### Your objective
Lines from the start of the data through the line containing "that they optimize" must be given again exactly. Leave the others out.

### Input data

----------------------------------------

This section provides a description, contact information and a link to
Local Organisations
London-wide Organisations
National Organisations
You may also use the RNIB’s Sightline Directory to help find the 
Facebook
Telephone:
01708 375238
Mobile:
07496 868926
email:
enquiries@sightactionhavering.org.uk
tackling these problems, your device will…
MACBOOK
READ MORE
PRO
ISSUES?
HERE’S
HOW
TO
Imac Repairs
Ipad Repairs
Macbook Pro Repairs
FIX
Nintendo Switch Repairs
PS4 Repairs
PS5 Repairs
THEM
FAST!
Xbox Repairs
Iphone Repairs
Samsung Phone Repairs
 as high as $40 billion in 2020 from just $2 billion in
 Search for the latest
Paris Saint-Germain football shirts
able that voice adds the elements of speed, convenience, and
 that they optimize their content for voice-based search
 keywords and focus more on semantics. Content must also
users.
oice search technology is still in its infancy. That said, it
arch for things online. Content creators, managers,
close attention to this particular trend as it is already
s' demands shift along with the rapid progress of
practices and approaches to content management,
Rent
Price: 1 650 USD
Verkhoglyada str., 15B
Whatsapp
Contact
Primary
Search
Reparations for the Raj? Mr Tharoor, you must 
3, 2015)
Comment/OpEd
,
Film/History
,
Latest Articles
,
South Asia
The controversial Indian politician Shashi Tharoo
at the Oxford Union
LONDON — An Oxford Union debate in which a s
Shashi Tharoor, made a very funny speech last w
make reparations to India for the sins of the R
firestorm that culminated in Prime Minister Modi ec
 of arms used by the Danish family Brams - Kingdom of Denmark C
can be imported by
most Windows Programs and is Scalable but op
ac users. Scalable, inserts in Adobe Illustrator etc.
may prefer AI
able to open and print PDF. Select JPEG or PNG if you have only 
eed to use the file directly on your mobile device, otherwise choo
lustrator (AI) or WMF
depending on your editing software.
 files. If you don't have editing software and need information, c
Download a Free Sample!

----------------------------------------

### Response to the exercise
This section provides a description, contact information and a link to
Local Organisations
London-wide Organisations
National Organisations
You may also use the RNIB’s Sightline Directory to help find the 
Facebook
Telephone:
01708 375238
Mobile:
07496 868926
email:
enquiries@sightactionhavering.org.uk
tackling these problems, your device will…
MACBOOK
READ MORE
PRO
ISSUES?
HERE’S
HOW
TO
Imac Repairs
Ipad Repairs
Macbook Pro Repairs
FIX
Nintendo Switch Repairs
PS4 Repairs
PS5 Repairs
THEM
FAST!
Xbox Repairs
Iphone Repairs
Samsung Phone Repairs
 as high as $40 billion in 2020 from just $2 billion in
 Search for the latest
Paris Saint-Germain football shirts
able that voice adds the elements of speed, convenience, and
 that they optimize their content for voice-based search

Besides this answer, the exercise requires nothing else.